Child Protection Priorities

The brutal murder of Liam Fee has raised concerns about children at risk going 'off the radar' from child protection processes. It is hard to understand why professionals did not recognise the seriousness of the risks to Liam and take appropriate action. Cases of cruelty such as this are rare but they highlight a serious weakness in social work practice.

What concerns me most is the complacency demonstrated by social workers when things go wrong. Clearly social workers are feeling overstretched but they should not ignore the evidence that social workers sometimes fail to recognise cruelty and extreme neglect. The whistle-blower who reported concerns about Liam Fee here used gut feeling and knew intuitively there was something wrong. It would be a good idea if social workers had this degree of common sense.

Many child and family teams in Britain are struggling to carry out their child protection duties. Their difficulties are rooted in a profession which questions whether it is the right one to carry out child protection duties. Furthermore, the deliberate removal of the term 'child protection' from official guidance has diverted attention away from this area of work and allowed much practice wisdom to be lost. Weaknesses in child protection work have arisen because it has been dragged away from its original purpose and, in the more dysfunctional authorities, much of this work is now of a 'hit and miss' nature.

The current arrangements in children's services therefore depend on all children's social workers being properly trained to strike the right balance between family support and 'safeguarding' work.

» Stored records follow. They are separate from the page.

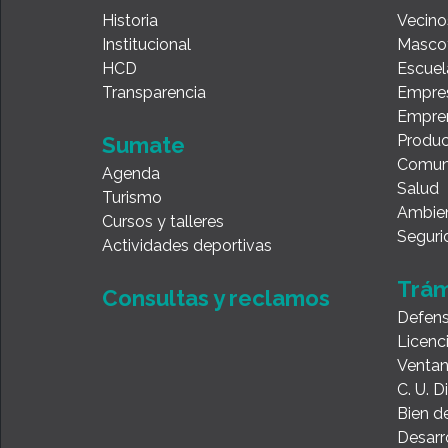
Historia
Vecino
Institucional
Masco
HCD
Escuel
Transparencia
Empre
Empre
Produc
Sumate
Comun
Agenda
Salud
Turismo
Ambie
Cursos y talleres
Seguri
Actividades deportivas
Trám
Consultas y reclamos
Defens
Licenc
Ventan
C. U. 
Bien de
Desarr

It is assumed that social workers doing assessments and providing support to families will incidentally pick up any child protection concerns in the course of their work.

It is well known that infants are at a higher risk of death at the hands of a parent than any other age group. Good social work practice is based on the recognition that need and risk are inter-related and allows for margins for discretion in determining thresholds for intervention. Social workers often work with the most troubled and deprived people in society whose parenting is on the borderline of acceptable. They try to tackle problems arising out of the family circumstances, or personal life experiences, but achieving change in the family is a complex and time-consuming task.

I have no illusions about the difficulties inherent within the social work role and understand how mistakes are made. I know how difficult it can be to meet the needs of parents without losing sight of the over-riding duty to protect the child. There is an inherent dilemma regarding the question of how social workers can share responsibility with parents over the upbringing of their children.

Some hard-to-reach parents make the possibility of collaborative work very challenging. Fine judgements may then have to be made about whether it is safe to downgrade the case, or whether the presence of known risk factors shows the need for a more structured, inter-agency approach enabling the social worker to keep a closer watch on the family. Although this is a matter of professional judgement, the shortage of experienced social workers means there is often managerial pressure to downgrade child protection cases here and in some situations this is leading to dangerous practice.

Training courses do not prepare social work students adequately for the child protection role. Newly qualified social workers need mature and experienced social workers around them who consistently model how to do the job, enabling them to develop their skills and find satisfaction in the work. However, in recent years the departure of many experienced social workers has left teams without their mentors. It is not surprising that some young social workers soon become disillusioned and leave.

Many difficulties have arisen because there is much uncertainty about what the real priorities are. Public concern about child protection failures has now led to demands for 'Daniel Pelka's Law' to enact mandatory reporting of child abuse. However, this would achieve little if the social work response when serious child protection concerns are reported to them is ineffective.

A clearer separation between the two social work functions of 'child protection investigation' and 'ongoing safeguarding work' would have many advantages. Improved arrangements for child protection enquiries/investigation would help referring agencies develop a better understanding of the threshold for investigation. Separation of functions would provide a new opportunity to clarify roles, develop staff expertise, and provide training which is more focused on staff need. Tighter regulation of social workers with child protection duties is also necessary to ensure that this work is only carried out by accredited social workers of the right calibre.

Social workers who carry out investigations need different skills from social workers who provide family support. The investigative role requires a more decisive and probing style of working than that normally adopted by social workers and, in some ways, it is more like that of a detective. If this work was recognised as a specialised area of work, requiring a forensic mind-set and skills in crisis intervention work, it might be seen as an interesting and challenging role for those social workers who like variety and are good at thinking on their feet.

In the more dysfunctional authorities a centralised team for investigations seems to be the right way forward. This team would ensure that suspicious incidents, injuries and allegations of abuse are thoroughly and promptly investigated. Those cases where continuing child maltreatment is suspected, in a more generalised sense, could still be dealt with by the district team if it already knew the family and thought the assessment should be carried out over a longer period of time.

The key to good practice is social workers who are more confident, less defensive and more explicit about what they do. There is an urgent need to improve arrangements for high end child protection work.